DATA 607 Week 11: Document Classification

Documents for Classification

Apache SpamAssassin provides example datasets to allow for the filtering of “spam” messages from non-spam (“ham”) messages. As outlined on the site’s readme, there are five datasets available – two spam datasets and three ham datasets.

For this exercise, the largest spam and ham datasets (spam_2 and easy_ham) are used to train the models that are developed. The next two largest datasets (spam and easy_ham_2) are used for testing the accuracy of the models.

Reading in the Documents

The four files are downloaded and decompressed into individual folders. For each folder, each document is read into R, a corpus is created, and the individual corpus is joined with the total larger email_corpus.

library(tm)
library(stringr)

email_corpus <- Corpus(VectorSource(NA))

folders <- c("easy_ham/", "spam_2/", "easy_ham_2/", "spam/")

for(n in 1:4){
  folder <- str_c("Data/SpamHam/", folders[n])
  for(i in 1:length(list.files(folder))){
    email <- list.files(folder)[i]
    tmp <- readLines(str_c(folder, email))
    tmp <- str_c(tmp, collapse = "")
    tmp_corpus <- Corpus(VectorSource(tmp))
    email_corpus <- c(email_corpus, tmp_corpus)
  }
}

Creating a Document-Term Matrix

A document-term matrix is then created. Arguments are included in the control option; these are self-explanatory. Terms appearing in fewer than 10% of messages are removed from the document-term matrix.

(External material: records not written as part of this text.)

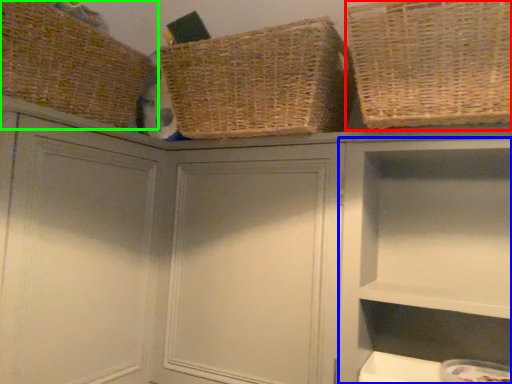 Question: Which object is the farthest from basket (highlighted by a red box)? Choose among these: cabinet (highlighted by a blue box) or basket (highlighted by a green box).

Choices:
 (A) cabinet
 (B) basket

Answer: (B) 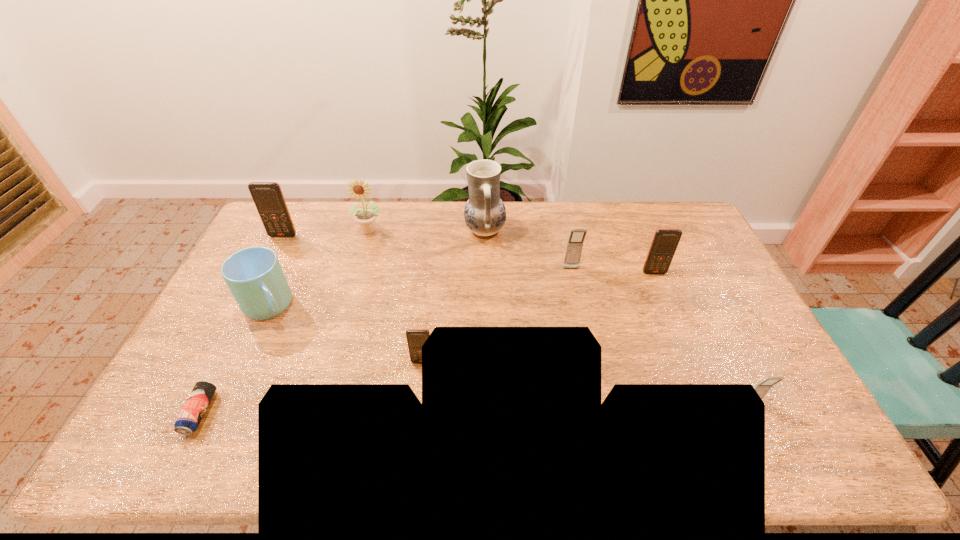 I want to click on object identified as the closest to the second smallest orange cellular telephone, so pos(577,236).

Locate an element on the screen. The height and width of the screenshot is (540, 960). object that is the fourth closest to the second orange cellular telephone from left to right is located at coordinates (577, 236).

What are the coordinates of `cellular telephone that is the fourth closest to the mug` in the screenshot? It's located at (665, 241).

This screenshot has height=540, width=960. I want to click on cellular telephone that can be found as the second closest to the smallest orange cellular telephone, so click(268, 197).

Identify which orange cellular telephone is the third nearest to the third cellular telephone from right to left. Please provide its 2D coordinates. Your answer should be formatted as a tuple, i.e. [(x, y)], where the tuple contains the x and y coordinates of a point satisfying the conditions above.

[(268, 197)]

Identify which orange cellular telephone is located as the nearest to the rightmost orange cellular telephone. Please provide its 2D coordinates. Your answer should be formatted as a tuple, i.e. [(x, y)], where the tuple contains the x and y coordinates of a point satisfying the conditions above.

[(416, 338)] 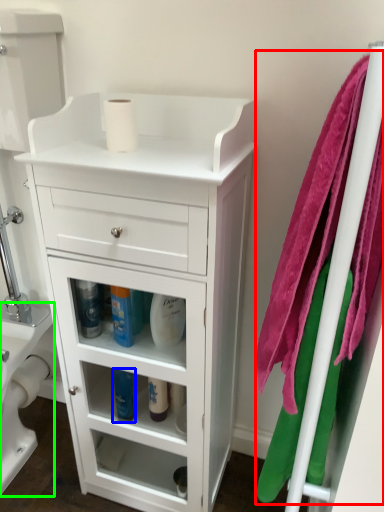 Question: Considering the real-world distances, which object is closest to bath towel (highlighted by a red box)? cleaning product (highlighted by a blue box) or toilet bowl (highlighted by a green box).

Choices:
 (A) cleaning product
 (B) toilet bowl

Answer: (A) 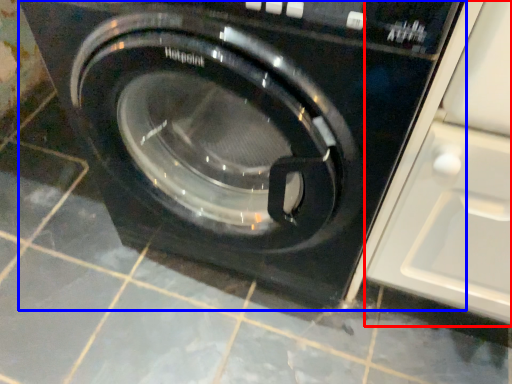 Question: Which object is closer to the camera taking this photo, glass door (highlighted by a red box) or washing machine (highlighted by a blue box)?

Choices:
 (A) glass door
 (B) washing machine

Answer: (A) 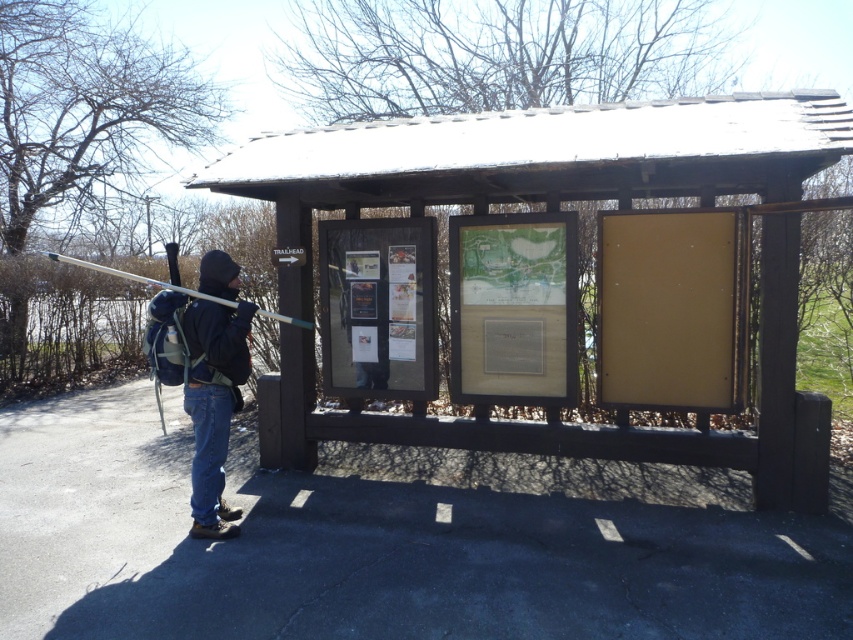 Question: Is wooden signboard at center to the right of black matte jacket at center from the viewer's perspective?

Choices:
 (A) no
 (B) yes

Answer: (B)

Question: Estimate the real-world distances between objects in this image. Which object is closer to the black matte jacket at center?

Choices:
 (A) matte white ski pole at left
 (B) wooden signboard at center

Answer: (A)

Question: Which object is positioned closest to the wooden signboard at center?

Choices:
 (A) black matte jacket at center
 (B) matte white ski pole at left

Answer: (A)

Question: Is wooden signboard at center wider than matte white ski pole at left?

Choices:
 (A) yes
 (B) no

Answer: (B)

Question: Which point appears farthest from the camera in this image?

Choices:
 (A) (548, 188)
 (B) (183, 326)

Answer: (A)

Question: Is wooden signboard at center wider than matte white ski pole at left?

Choices:
 (A) yes
 (B) no

Answer: (B) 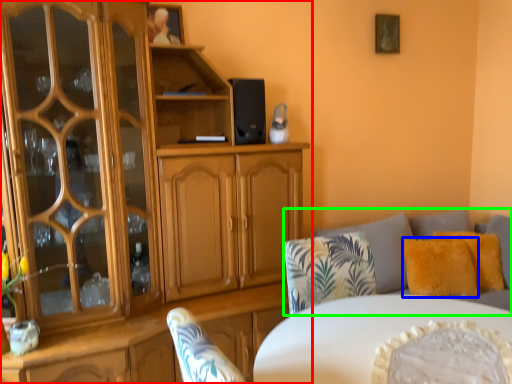 Question: Estimate the real-world distances between objects in this image. Which object is farther from cabinetry (highlighted by a red box), pillow (highlighted by a blue box) or studio couch (highlighted by a green box)?

Choices:
 (A) pillow
 (B) studio couch

Answer: (A)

dtm_email <- DocumentTermMatrix(email_corpus,
                                control = list(removePunctuation = TRUE,
                                               removeNumbers = TRUE,
                                               tolower = TRUE,
                                               stripWhitespace = TRUE))

dtm_email <- removeSparseTerms(dtm_email, 0.90)

Testing the Documents

In order to predict the type of email for the testing set, the classification of “ham”" or “spam” must be set for each document. Since the files are grouped by folder, this is simply a manner of repeating the appropriate term for each item in each folder.

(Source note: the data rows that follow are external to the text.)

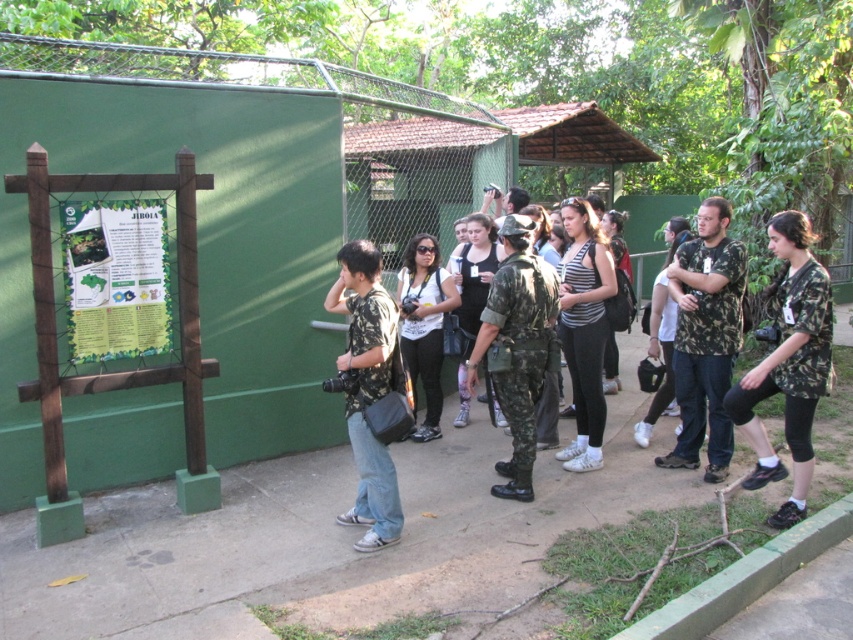 Is wooden signboard at left thinner than camouflage shirt at right?

No.

Which is above, wooden signboard at left or camouflage shirt at right?

wooden signboard at left is above.

Is point (181, 237) positioned behind point (740, 269)?

No.

This screenshot has height=640, width=853. What are the coordinates of `wooden signboard at left` in the screenshot? It's located at (115, 371).

Between green paper poster at left and camo uniform at center, which one appears on the right side from the viewer's perspective?

camo uniform at center is more to the right.

Who is shorter, green paper poster at left or camo uniform at center?

With less height is green paper poster at left.

What are the coordinates of `green paper poster at left` in the screenshot? It's located at (115, 278).

Which of these two, wooden signboard at left or camo-patterned shirt at center, stands shorter?

With less height is camo-patterned shirt at center.

This screenshot has height=640, width=853. Find the location of `wooden signboard at left`. wooden signboard at left is located at coordinates (115, 371).

This screenshot has height=640, width=853. What do you see at coordinates (115, 371) in the screenshot? I see `wooden signboard at left` at bounding box center [115, 371].

Where is `wooden signboard at left`? The height and width of the screenshot is (640, 853). wooden signboard at left is located at coordinates (115, 371).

spam_labels <- c(rep("ham", length(list.files("Data/SpamHam/easy_ham/"))),
                 rep("spam", length(list.files("Data/SpamHam/spam_2/"))),
                 rep("ham", length(list.files("Data/SpamHam/easy_ham_2/"))),
                 rep("spam", length(list.files("Data/SpamHam/spam/"))))

With the labels set, a container is created, with the training size being the combined number of files in the “easy_ham” and “spam_2” folders, and the testing size being the combined number of files in the “easy_ham_2” and “spam” folders.

library(RTextTools)
m <- length(list.files("Data/SpamHam/easy_ham/")) + length(list.files("Data/SpamHam/spam_2/"))
n <- length(spam_labels)

email_container <- create_container(dtm_email, labels = spam_labels, trainSize = 1:m, testSize = (m + 1):n, virgin = FALSE)

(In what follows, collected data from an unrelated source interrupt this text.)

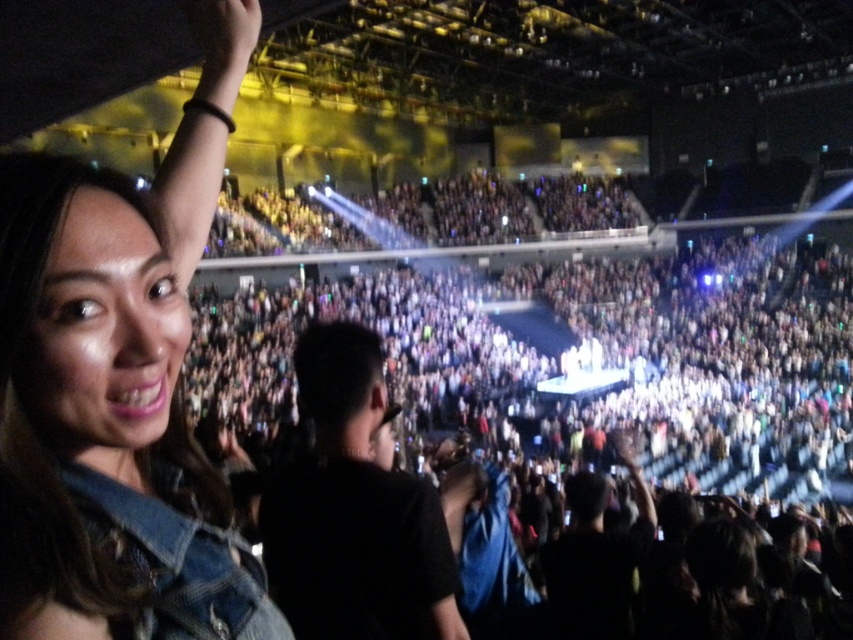 Question: Considering the real-world distances, which object is farthest from the black matte shirt at center?

Choices:
 (A) denim jacket at upper left
 (B) dark gray fabric crowd at center

Answer: (B)

Question: Which point is closer to the camera taking this photo?

Choices:
 (A) (788, 259)
 (B) (383, 518)
 (C) (68, 419)

Answer: (C)

Question: Among these points, which one is farthest from the camera?

Choices:
 (A) (820, 344)
 (B) (413, 573)

Answer: (A)

Question: Does denim jacket at upper left have a smaller size compared to black matte shirt at center?

Choices:
 (A) yes
 (B) no

Answer: (B)

Question: Is dark gray fabric crowd at center bigger than black matte shirt at center?

Choices:
 (A) no
 (B) yes

Answer: (B)

Question: Is dark gray fabric crowd at center below denim jacket at upper left?

Choices:
 (A) no
 (B) yes

Answer: (A) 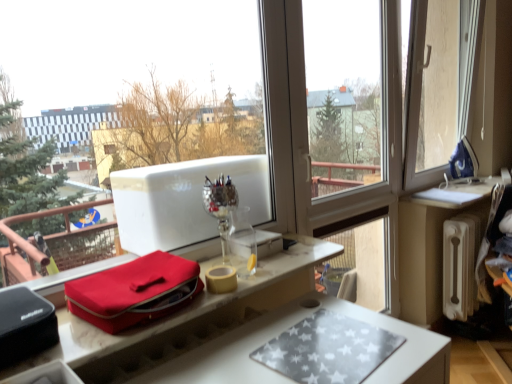 You are a GUI agent. You are given a task and a screenshot of the screen. Output one action in this format:
    pyautogui.click(x=<x>, y=<y>)
    Task: Click on the vacant region to the right of blue fabric iron at upper right
    This screenshot has height=384, width=512.
    Given the screenshot: What is the action you would take?
    pyautogui.click(x=489, y=179) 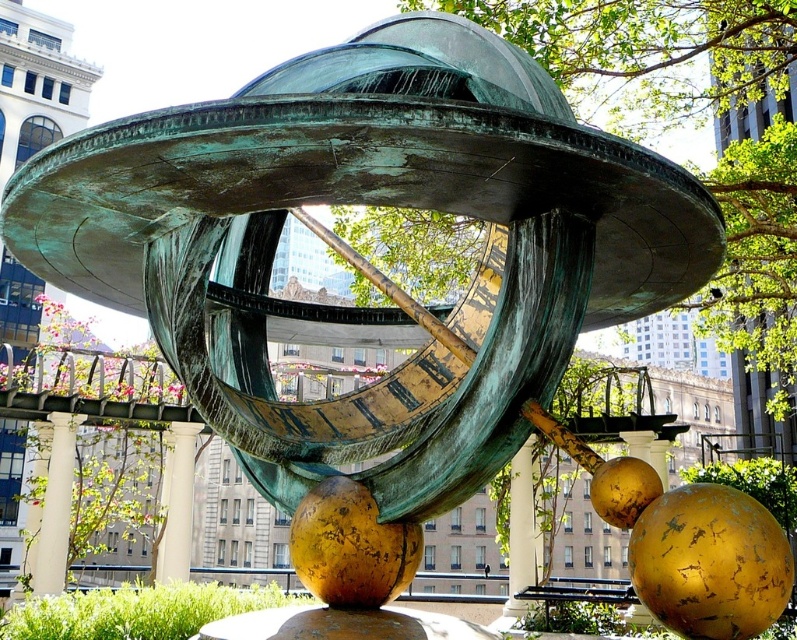 Between white marble pillar at lower left and green patina pillar at center, which one appears on the right side from the viewer's perspective?

green patina pillar at center is more to the right.

Which is behind, point (46, 593) or point (512, 580)?

Positioned behind is point (512, 580).

Between point (53, 589) and point (525, 474), which one is positioned in front?

Point (53, 589)

I want to click on white marble pillar at lower left, so click(x=57, y=506).

Does white marble pillar at center appear under green patina pillar at center?

No.

Is white marble pillar at center closer to camera compared to green patina pillar at center?

That is True.

Is point (163, 580) farther from viewer compared to point (525, 561)?

That is False.

You are a GUI agent. You are given a task and a screenshot of the screen. Output one action in this format:
    pyautogui.click(x=<x>, y=<y>)
    Task: Click on the white marble pillar at center
    
    Given the screenshot: What is the action you would take?
    pyautogui.click(x=177, y=502)

Which of these two, white marble pillar at lower left or white marble pillar at center, stands shorter?

white marble pillar at lower left is shorter.

Who is more forward, (65, 548) or (175, 432)?

Point (65, 548) is more forward.

Who is more distant from viewer, (53, 435) or (197, 432)?

The point (197, 432) is more distant.

I want to click on white marble pillar at lower left, so click(57, 506).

With the container created, a training model is created for the three supervised techniques covered in the text. Each model is then used to test the remaining documents.

email_models <- train_models(email_container, algorithms = c("SVM", "TREE", "MAXENT"))
models_out   <- classify_models(email_container, email_models)

Testing Results

The labels created by the three models are converted to characters and compared with the correct labels

email_labels <- data.frame(spam_labels[(m + 1):n],
                           as.character(models_out$SVM_LABEL),
                           as.character(models_out$TREE_LABEL),
                           as.character(models_out$MAXENTROPY_LABEL),
                           stringsAsFactors = FALSE)

A data frame is created comparing the modeled labels against the actual labels. The proportions of each model are then compared

results <- data.frame(SVM    = email_labels[, 2] == email_labels[, 1],
                      TREE   = email_labels[, 3] == email_labels[, 1],
                      MAXENT = email_labels[, 4] == email_labels[, 1])

prop.table(table(results$SVM))


    FALSE      TRUE 
0.4457895 0.5542105

prop.table(table(results$TREE))


    FALSE      TRUE 
0.5157895 0.4842105

prop.table(table(results$MAXENT))


    FALSE      TRUE 
0.4973684 0.5026316

From these tables, it is apparent that the support vector machine (SVM) model produces the best results. However, the 55% success rate that it yields is barely better than chance.